Man muss sich fragen, wo der USP einer DRV-Tagung in Zukunft liegen müsste. Bei der Fortbildung? Da befindet man sich in großer Konkurrenz zum fvw-Kongress, der Ergebnis-orientierter scheint. Nein, der Dachverband sollte vielleicht darüber nachdenken, künftig bei seinem Treff mit den Mitgliedern konkret ein oder zwei Hauptthemen zu beackern mit kontroversen Standpunkten, geführten Workshops und Diskussionen und Positionen im Plenum, die sogar als Meldung taugen. Dafür konzentriert einen Tag einplanen. Dazu einen halben für die unvermeidlichen Verbands-Regularien und Wahlen und die gewonnene Zeit wirklich nutzen für intensive Wissens-erweiternde Begegnung mit dem Gastort.
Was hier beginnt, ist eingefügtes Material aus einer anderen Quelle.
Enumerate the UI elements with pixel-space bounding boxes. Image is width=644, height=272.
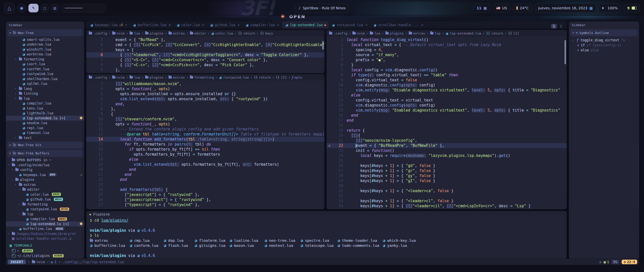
tab-scrollbar-handle[interactable]: ◕scrollbar-handle-...×: [371, 21, 426, 28]
breadcrumb-return[interactable]: {}return: [254, 76, 271, 79]
code-line-9[interactable]: 9 config.virtual_text = false: [327, 78, 567, 83]
code-line-27[interactable]: 27 keys[#keys + 1] = { "gr", false }: [327, 168, 567, 173]
tree-item-config[interactable]: ▾config: [6, 167, 84, 173]
code-line-31[interactable]: 31 keys[#keys + 1] = { "<leader>ca", fal…: [327, 188, 567, 193]
tree-item-isort-lua[interactable]: ◕isort.lua: [6, 62, 84, 67]
tab-bufferline-lua[interactable]: ◕bufferline.lua×: [130, 21, 174, 28]
keyboard-layout-widget[interactable]: US: [493, 4, 510, 13]
file-entry-lualine-lua[interactable]: ◕lualine.lua: [229, 238, 264, 243]
code-line-32[interactable]: 32: [327, 193, 567, 198]
workspace-button-1[interactable]: ◉: [17, 4, 26, 13]
file-entry-neo-tree-lua[interactable]: ◕neo-tree.lua: [264, 238, 300, 243]
launcher-button[interactable]: △: [4, 3, 15, 13]
breadcrumb-plugins[interactable]: plugins: [145, 76, 164, 79]
section-header-neo-tree-buffers[interactable]: ▾Neo-Tree Buffers: [7, 150, 83, 157]
tree-item-formatting[interactable]: ▾formatting: [6, 202, 84, 207]
tree-item-rustfmt-lua[interactable]: ◕rustfmt.lua: [6, 66, 84, 72]
tree-item-open-buffers-in[interactable]: OPEN BUFFERS in ~: [6, 158, 84, 163]
breadcrumb-rustywind-lua[interactable]: ◕rustywind.lua: [219, 76, 249, 79]
close-icon[interactable]: ×: [237, 23, 239, 27]
file-entry-floaterm-lua[interactable]: ◕floaterm.lua: [194, 238, 229, 243]
code-line-3[interactable]: 3 event = { "BufRead" },: [86, 37, 325, 42]
code-line-3[interactable]: 3 [1]"williamboman/mason.nvim",: [86, 81, 325, 86]
code-line-3[interactable]: 3 spacing = 4,: [327, 47, 567, 52]
code-line-6[interactable]: 6 { [1]"<leader>uC", [2]"<cmd>CccHighlig…: [86, 52, 325, 57]
code-line-19[interactable]: 19 vim.list_extend(dst: opts.formatters_…: [86, 162, 325, 167]
file-entry-theme-loader-lua[interactable]: ◕theme-loader.lua: [337, 238, 383, 243]
tree-item-winshift-lua[interactable]: ◕winshift.lua: [6, 47, 84, 52]
breadcrumb-color-lua[interactable]: ◕color.lua: [211, 31, 233, 35]
tree-item-compiler-lua[interactable]: ◕compiler.lua: [6, 101, 84, 106]
scrollbar-thumb[interactable]: [322, 41, 324, 50]
code-line-7[interactable]: 7 { [1]"<S-C>", [2]"<cmd>CccConvert<cr>"…: [86, 57, 325, 62]
code-line-4[interactable]: 4 cmd = { [1]"CccPick", [2]"CccConvert",…: [86, 42, 325, 47]
close-icon[interactable]: ×: [277, 23, 279, 27]
code-line-7[interactable]: 7 end,: [86, 101, 325, 107]
file-entry-conform-lua[interactable]: ◕conform.lua: [130, 243, 164, 248]
tree-item-smart-splits-lua[interactable]: ◕smart-splits.lua: [6, 37, 84, 42]
file-entry-flash-lua[interactable]: ◕flash.lua: [164, 243, 194, 248]
tree-item-juegos-indies-steamlibrary-st[interactable]: ▸Juegos/Indies/SteamLibrary/st: [6, 231, 84, 236]
tree-item-neodim-lua[interactable]: ◕neodim.lua: [6, 121, 84, 126]
tab-keymaps-lua[interactable]: ◕keymaps.lua⚠3×: [87, 21, 130, 28]
code-line-20[interactable]: 20 [1]{: [327, 133, 567, 138]
close-icon[interactable]: ×: [421, 23, 423, 27]
breadcrumb-plugins[interactable]: plugins: [385, 31, 404, 35]
code-line-30[interactable]: 30: [327, 183, 567, 188]
tabpage-2[interactable]: 2: [558, 24, 564, 28]
breadcrumb-plugins[interactable]: plugins: [145, 31, 164, 35]
close-icon[interactable]: ×: [365, 23, 367, 27]
code-line-14[interactable]: 14 local function add_formatters(tbl :ta…: [86, 137, 325, 142]
breadcrumb-extras[interactable]: extras: [169, 76, 185, 79]
editor-lsp-extended-lua[interactable]: .config❯nvim❯lua❯plugins❯extras❯lsp❯◕lsp…: [327, 30, 567, 209]
code-line-27[interactable]: 27 ["typescript"] = { "rustywind" },: [86, 202, 325, 207]
window-count-widget[interactable]: 11 ▦: [473, 4, 490, 13]
editor-color-lua[interactable]: .config❯nvim❯lua❯plugins❯extras❯editor❯◕…: [86, 30, 325, 73]
code-line-21[interactable]: 21 end: [86, 172, 325, 177]
code-line-6[interactable]: 6 vim.list_extend(dst: opts.ensure_insta…: [86, 96, 325, 101]
code-line-12[interactable]: 12 --- Extend the conform plugin config …: [86, 127, 325, 132]
section-header-neo-tree[interactable]: ▾Neo-Tree: [7, 29, 83, 36]
code-line-14[interactable]: 14 vim.diagnostic.config(opts: config): [327, 103, 567, 108]
tab-compiler-lua[interactable]: ◕compiler.lua×: [243, 21, 282, 28]
tree-item-compiler-lua[interactable]: ◕compiler.lua#682: [6, 217, 84, 222]
tree-item-github-lua[interactable]: ◕github.lua#654: [6, 197, 84, 202]
breadcrumb-keys[interactable]: {}keys: [260, 31, 273, 35]
breadcrumb-nvim[interactable]: nvim: [112, 76, 125, 79]
clock-widget[interactable]: jueves, noviembre 16, 2023 ▦: [535, 4, 596, 13]
code-line-25[interactable]: 25: [327, 158, 567, 163]
breadcrumb-lsp-extended-lua[interactable]: ◕lsp-extended.lua: [446, 31, 481, 35]
code-area[interactable]: 3 event = { "BufRead" },4 cmd = { [1]"Cc…: [86, 37, 325, 73]
breadcrumb-return[interactable]: {}return: [238, 31, 255, 35]
tree-item-shellharden-lua[interactable]: ◕shellharden.lua: [6, 76, 84, 81]
tree-item-lsp-extended-lu[interactable]: ◕lsp-extended.lu[+]: [6, 116, 84, 121]
code-line-23[interactable]: 23 init = function(): [327, 148, 567, 153]
file-entry-telescope-lua[interactable]: ◕telescope.lua: [300, 243, 337, 248]
breadcrumb-opts[interactable]: ƒopts: [292, 76, 302, 79]
tree-item-lens-lua[interactable]: ◕lens.lua: [6, 106, 84, 111]
code-line-11[interactable]: 11 opts = function(_, opts): [86, 122, 325, 127]
code-line-16[interactable]: 16 if opts.formatters_by_ft[ft] == nil t…: [86, 147, 325, 152]
code-line-22[interactable]: ↺22 event = { "BufReadPre", "BufNewFile"…: [327, 143, 567, 148]
close-icon[interactable]: ×: [125, 23, 127, 27]
outline-item-if[interactable]: ◇ifif type(config.vi: [569, 43, 639, 48]
code-line-18[interactable]: 18 else: [86, 157, 325, 162]
tree-item-scrollbar-handle-vertical-p[interactable]: ▤scrollbar-handle-vertical.p: [6, 236, 84, 241]
search-input[interactable]: [61, 4, 106, 12]
tree-item-timeout-lua[interactable]: ◕timeout.lua: [6, 130, 84, 135]
code-line-28[interactable]: 28 keys[#keys + 1] = { "gy", false }: [327, 173, 567, 178]
code-line-33[interactable]: 33 keys[#keys + 1] = { "<leader>cl", fal…: [327, 198, 567, 203]
code-line-8[interactable]: 8 if type(v: config.virtual_text) == "ta…: [327, 73, 567, 78]
code-area[interactable]: 3 [1]"williamboman/mason.nvim",4 opts = …: [86, 81, 325, 209]
code-line-7[interactable]: 7 local config = vim.diagnostic.config(): [327, 67, 567, 73]
code-area[interactable]: 1local function toggle_diag_virtext()2 l…: [327, 37, 567, 209]
code-line-22[interactable]: 22 end: [86, 177, 325, 182]
tree-item-test[interactable]: ▸test: [6, 135, 84, 140]
code-line-23[interactable]: 23: [86, 182, 325, 187]
code-line-10[interactable]: 10 [1]"stevearc/conform.nvim",: [86, 117, 325, 122]
code-line-2[interactable]: 2 local virtual_text = { -- Default virt…: [327, 42, 567, 47]
tree-item-lsp[interactable]: ▾lsp: [6, 212, 84, 217]
code-line-19[interactable]: 19return {: [327, 128, 567, 133]
code-line-5[interactable]: 5 opts.ensure_installed = opts.ensure_in…: [86, 91, 325, 96]
code-line-10[interactable]: 10 vim.diagnostic.config(opts: config): [327, 83, 567, 88]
Momentan sind die so genannten Zielgebiets-Workshops nur Verzierung; billige Touristen-Verlade ohne Tiefgang. Das hilft weder dem Einladendem noch den Profi-Besuchern, die drei bis vier wertvolle Tage in ihrem Terminkalender freischaufeln. Die DRV-Tagung muss wieder erlebnis-orientierter werden und mehr zum Mitmachen und Widerspruch auffordern. Dann könnte man vielleicht auch darauf hoffen, dass mal ein paar neue und jüngere Namen auf der Teilnehmerliste zu finden sind. Weg mit alten Mustern, möchte man rufen.